Following the demise of A.C. Cotton in 2004 after their last album Notes For The Conversation, Alan entered a self proclaimed period of “frustration” and “seclusion.” Stitch, his first solo album since 1999’s Seconds West, proves well worth the wait.
The album sees him range from up-tempo, upbeat, and uplifting through to deep, dark reflection. In the eleven tracks he delivers a balanced blend of lo-fi roots rock, alt-folk, and country coloured southern edged style, sometimes splashed with a hint of punk fuelled scorn.
“Cold Milk, Big Bombs” has Charing characteristically telling it how it is. “New Jersey” shifts down a gear with finely delivered late night melancholy.
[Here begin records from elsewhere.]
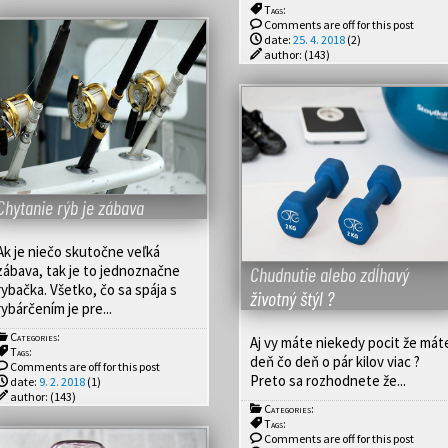
Tags:
Comments are off for this post
date:
25. 4. 2018
(2)
author:
(143)
Chytanie rýb je zábava
Ak je niečo skutočne veľká
zábava, tak je to jednoznačne
Chudnutie alebo zdĺhavý
rybačka. Všetko, čo sa spája s
životný štýl ?
rybárčením je pre...
Categories:
Aj vy máte niekedy pocit že mát
Tags:
deň čo deň o pár kilov viac ?
Comments are off for this post
Preto sa rozhodnete že...
date:
9. 2. 2018
(1)
author:
(143)
Categories:
Tags:
Comments are off for this post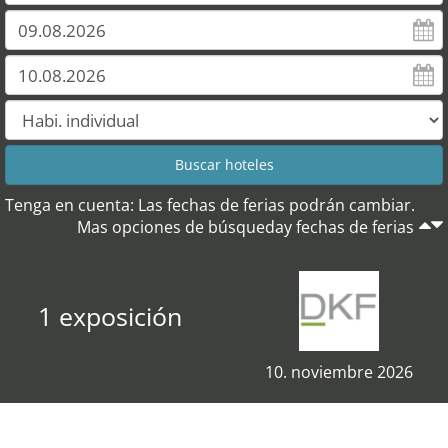
Tenga en cuenta: Las fechas de ferias podrán cambiar.
Mas opciones de búsqueday fechas de ferias
1 exposición
10. noviembre 2026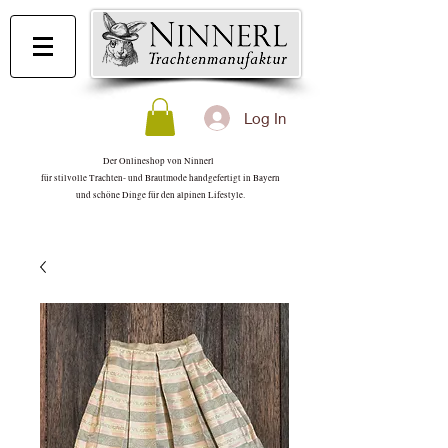
Log In
Der Onlineshop von Ninnerl
für stilvolle Trachten- und Brautmode handgefertigt in Bayern
und schöne Dinge für den alpinen Lifestyle.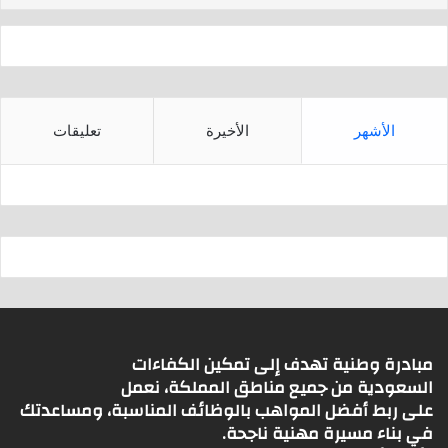
p
الأشهر
الأخيرة
تعليقات
مبادرة وطنية تهدف إلى تمكين الكفاءات
السعودية من جميع مناطق المملكة، نعمل
على ربط أفضل المواهب بالوظائف المناسبة، ومساعدتك
في بناء مسيرة مهنية ناجحة.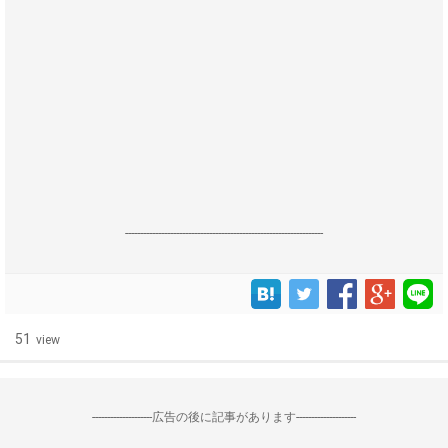
------------------------------------------------------------------
51
view
--------------------広告の後に記事があります--------------------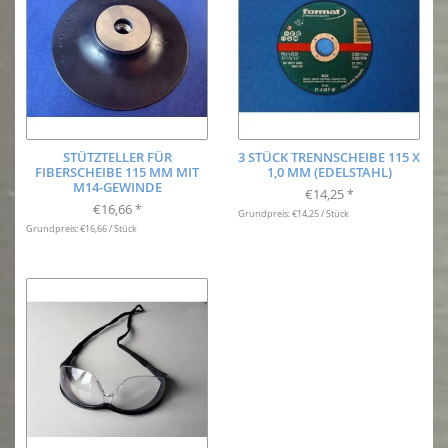
STÜTZTELLER FÜR
3 STÜCK TRENNSCHEIBE 115 X
FIBERSCHEIBE 115 MM MIT
1,0 MM (EDELSTAHL)
M14-GEWINDE
€14,25
*
€16,66
*
Grundpreis: €14,25 / Stück
Grundpreis: €16,66 / Stück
A stand-out “Day Shift” energises the spirits amid a Tom Petty flavour before the excellent “I Can Feel The Wheel” veers into altogether darker territory.
“The Storm”, which also features Laura Gibson, takes a brass flavoured twist in a deceptively dark piece. “Disasterpiece” is anything but, displaying Charing’s commitment to write tracks with a tangible degree of gritty reality.
The neat beat of “Take The Hook Out” is guaranteed to return to your mind unannounced whilst “This Is Your Heart” shifts tempo and mood again. This, of course, is Alan Charing’s strength and he serves up a busy, always engaging, album that has a whole load going on within it. As such it twists and turns with an earthy lived-in honesty amid constantly shifting sands of style.
“Whiskey Sours” drives to the reflective closer “The Long Goodbye” which is, appropriately, the longest track on the album. Stitch is available on Lazy Bones and hopefully signals the start of a new phase in the musical life of Alan Charing.